Apex is Dell’s portfolio of as-a-service offerings focused on rapid hybrid cloud deployment in just 14 days.

Dell said it can quickly deliver and deploy Apex solutions so channel partners can focus on driving “higher-value” services on top of Apex. Channel partners will eventually have access to the Apex Console, which is where customers manage their entire Apex lifecycle, along with a whopping 30 percent incentive on the committed contract value on Apex deals.

“Apex is essentially the creation of the new Dell as we move forward,” Dell’s Sam Grocott, senior vice president of product marketing for Dell, told CRN this year. “We’re transforming internally every facet of the business, as well as externally, as we drive this change to as-a-service consumption model for our entire portfolio.”
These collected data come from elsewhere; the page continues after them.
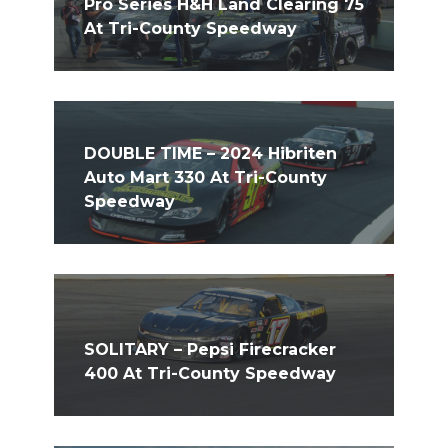
Pro Series H&H Land Clearing 75
At Tri-County Speedway
DOUBLE TIME – 2024 Hibriten
Auto Mart 330 At Tri-County
Speedway
SOLITARY – Pepsi Firecracker
400 At Tri-County Speedway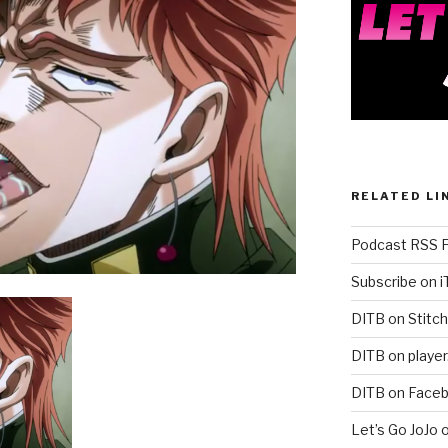
RELATED LI
Podcast RSS 
Subscribe on 
DITB on Stitch
DITB on player
DITB on Face
Let’s Go JoJo 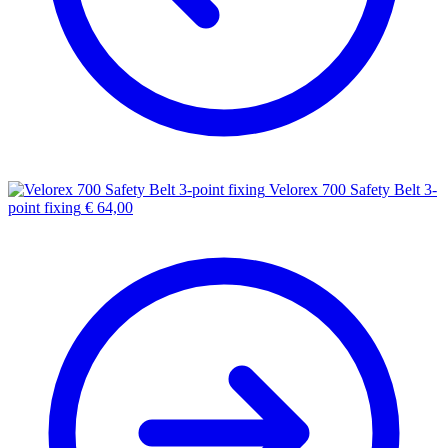
Velorex 700 Safety Belt 3-
point fixing
€
64,00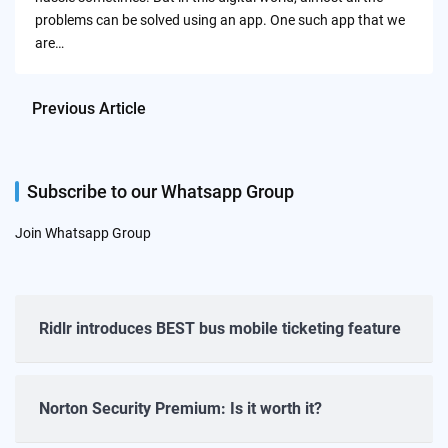
problems can be solved using an app. One such app that we
are…
Previous Article
Subscribe to our Whatsapp Group
Join Whatsapp Group
Ridlr introduces BEST bus mobile ticketing feature
Norton Security Premium: Is it worth it?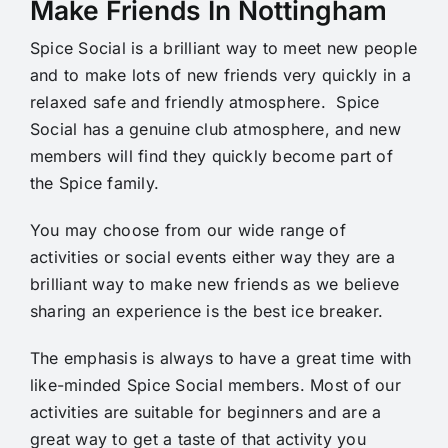
Make Friends In Nottingham
Spice Social is a brilliant way to meet new people
and to make lots of new friends very quickly in a
relaxed safe and friendly atmosphere. Spice
Social has a genuine club atmosphere, and new
members will find they quickly become part of
the Spice family.
You may choose from our wide range of
activities or social events either way they are a
brilliant way to make new friends as we believe
sharing an experience is the best ice breaker.
The emphasis is always to have a great time with
like-minded Spice Social members. Most of our
activities are suitable for beginners and are a
great way to get a taste of that activity you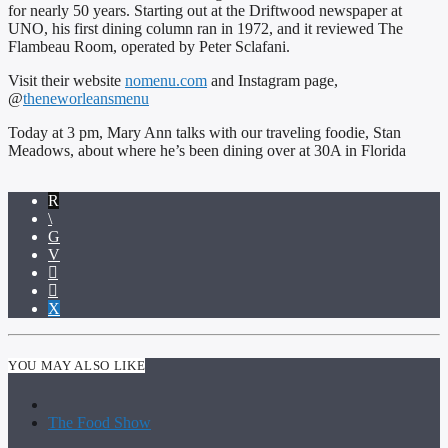
for nearly 50 years. Starting out at the Driftwood newspaper at
UNO, his first dining column ran in 1972, and it reviewed The
Flambeau Room, operated by Peter Sclafani.
Visit their website
nomenu.com
and Instagram page,
@
theneworleansmenu
Today at 3 pm, Mary Ann talks with our traveling foodie, Stan
Meadows, about where he’s been dining over at 30A in Florida
YOU MAY ALSO LIKE
The Food Show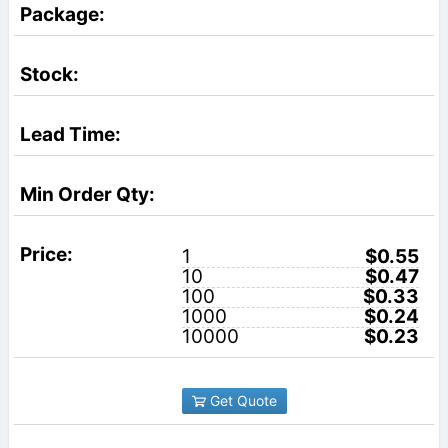
1
$0.55
10
$0.47
100
$0.33
1000
$0.24
10000
$0.23
Get Quote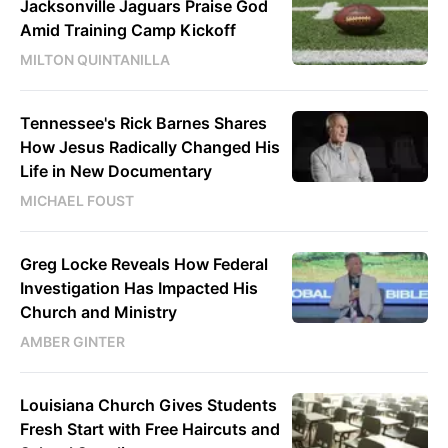
Jacksonville Jaguars Praise God
Amid Training Camp Kickoff
MILTON QUINTANILLA
Tennessee's Rick Barnes Shares
How Jesus Radically Changed His
Life in New Documentary
MICHAEL FOUST
Greg Locke Reveals How Federal
Investigation Has Impacted His
Church and Ministry
AMBER GINTER
Louisiana Church Gives Students
Fresh Start with Free Haircuts and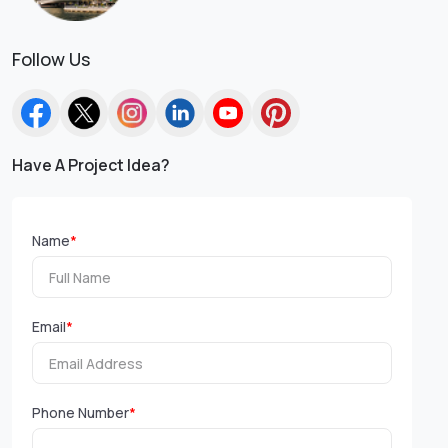
Follow Us
Have A Project Idea?
Name
*
Email
*
Phone Number
*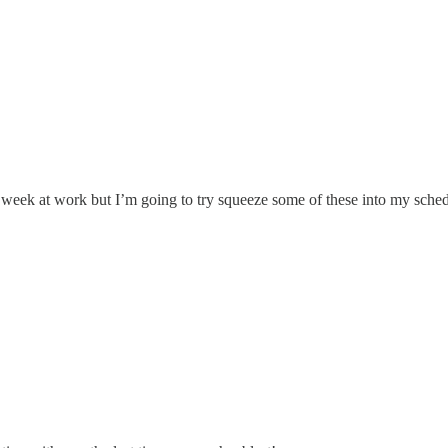
d week at work but I’m going to try squeeze some of these into my sche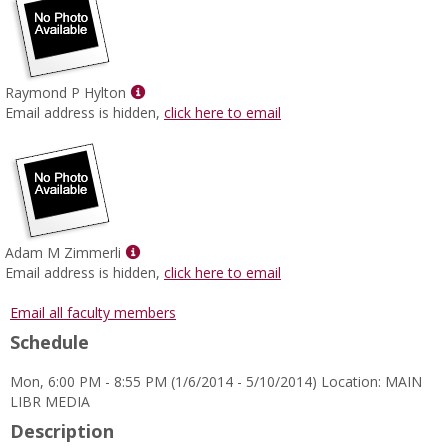
Show
Raymond P Hylton
MyInfo
Email address is hidden,
click here to email
popup
for
Raymond
P
Hylton
Show
Adam M Zimmerli
MyInfo
Email address is hidden,
click here to email
popup
for
Email all faculty members
Adam
Schedule
M
Zimmerli
Mon, 6:00 PM - 8:55 PM (1/6/2014 - 5/10/2014) Location: MAIN
LIBR MEDIA
Description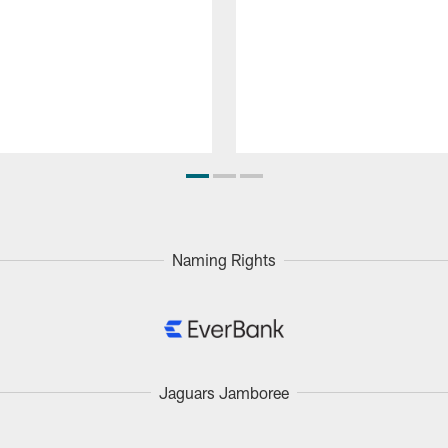
Naming Rights
Jaguars Jamboree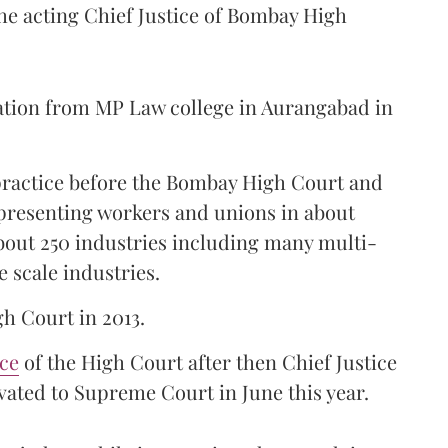
the acting Chief Justice of Bombay High
ation from MP Law college in Aurangabad in
 practice before the Bombay High Court and
representing workers and unions in about
bout 250 industries including many multi-
e scale industries.
gh Court in 2013.
ice
of the High Court after then Chief Justice
ated to Supreme Court in June this year.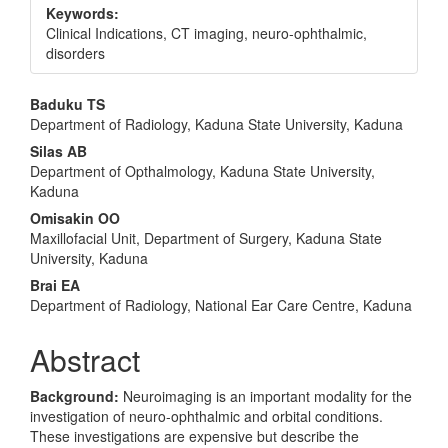
Keywords:
Clinical Indications, CT imaging, neuro-ophthalmic,
disorders
Main
Baduku TS
Department of Radiology, Kaduna State University, Kaduna
Article
Silas AB
Content
Department of Opthalmology, Kaduna State University,
Kaduna
Omisakin OO
Maxillofacial Unit, Department of Surgery, Kaduna State
University, Kaduna
Brai EA
Department of Radiology, National Ear Care Centre, Kaduna
Abstract
Background:
Neuroimaging is an important modality for the
investigation of neuro-ophthalmic and orbital conditions.
These investigations are expensive but describe the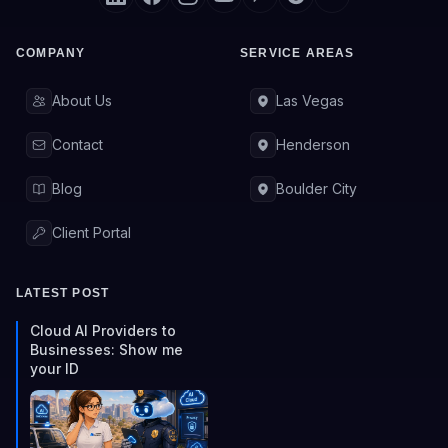
COMPANY
SERVICE AREAS
About Us
Las Vegas
Contact
Henderson
Blog
Boulder City
Client Portal
LATEST POST
Cloud AI Providers to
Businesses: Show me
your ID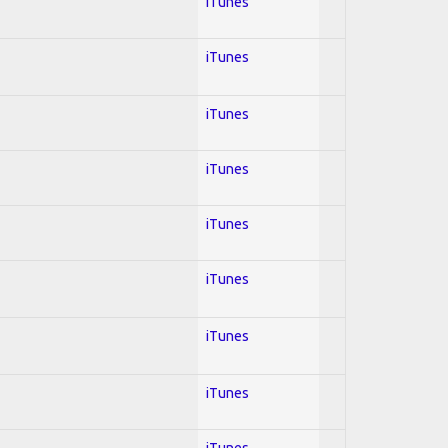
iTunes
iTunes
iTunes
iTunes
iTunes
iTunes
iTunes
iTunes
iTunes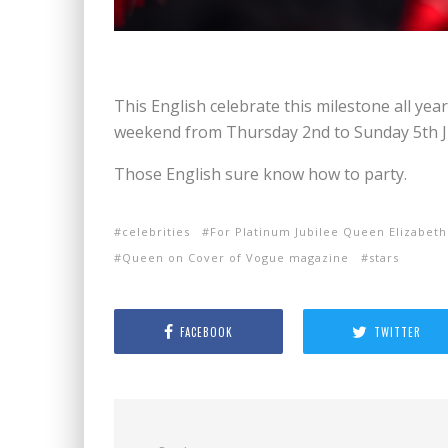
This English celebrate this milestone all year
weekend from Thursday 2nd to Sunday 5th Jun
Those English sure know how to party.
celebrities
For Platinum Jubilee Queen Elizabeth
Queen on Cover of Vogue magazine
stars
FACEBOOK
TWITTER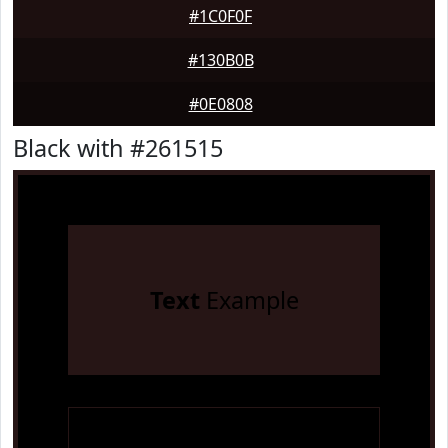
#1C0F0F
#130B0B
#0E0808
Black with #261515
Text
Example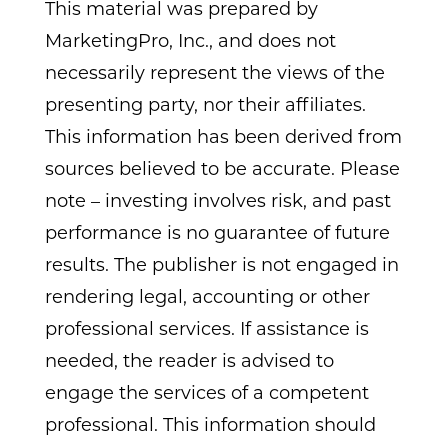
This material was prepared by
MarketingPro, Inc., and does not
necessarily represent the views of the
presenting party, nor their affiliates.
This information has been derived from
sources believed to be accurate. Please
note – investing involves risk, and past
performance is no guarantee of future
results. The publisher is not engaged in
rendering legal, accounting or other
professional services. If assistance is
needed, the reader is advised to
engage the services of a competent
professional. This information should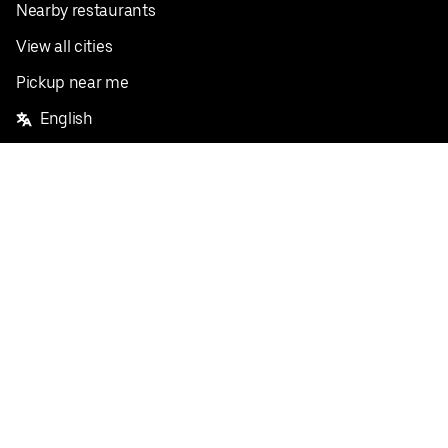
Nearby restaurants
View all cities
Pickup near me
English
Facebook
Twitter
Instagram
Privacy Policy
Terms
Pricing
Do not sell or share my personal information
©
2026
Postmates Inc.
Apex currently consists of Apex Data Storage Services, an on-premise as-a-service portfolio of scalable and elastic storage resources; Apex Cloud Services for as-a-service hybrid or private cloud infrastructure with integrated compute, storage, networking and virtualization resources to simplify cloud adoption; and Apex Custom where customers can create their own on-demand pay-per-use or usage-based IT environment leveraging Dell’s entire infrastructure product portfolio.

Apex is one of the largest go-to-market and sales strategy transformations in Dell’s 37-year history.